**Work required**. Copy the following data exactly and drop the pictures.

**Task data**.

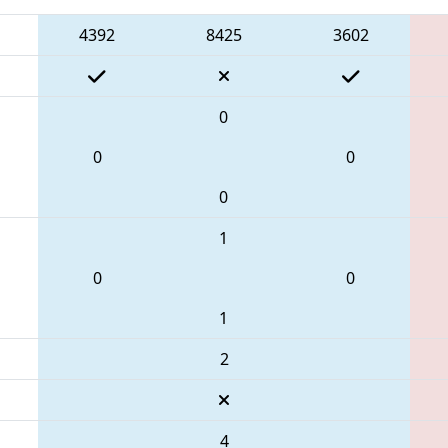
4392
8425
3602
0
0
0
0
1
0
0
1
2
4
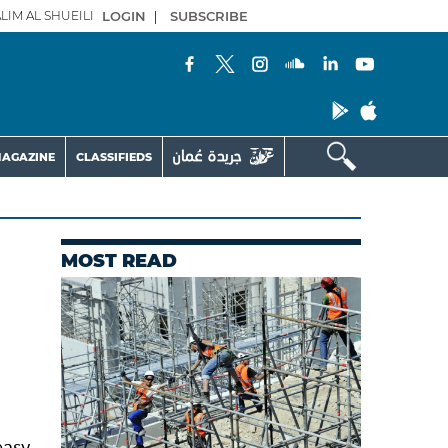
LIM AL SHUEILI
LOGIN
|
SUBSCRIBE
AGAZINE
CLASSIFIEDS
MOST READ
easy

**Reply to the task**.
4392
8425
3602
0
0
0
0
1
0
0
1
2
4
LIM AL SHUEILI
LOGIN
|
SUBSCRIBE
AGAZINE
CLASSIFIEDS
MOST READ
easy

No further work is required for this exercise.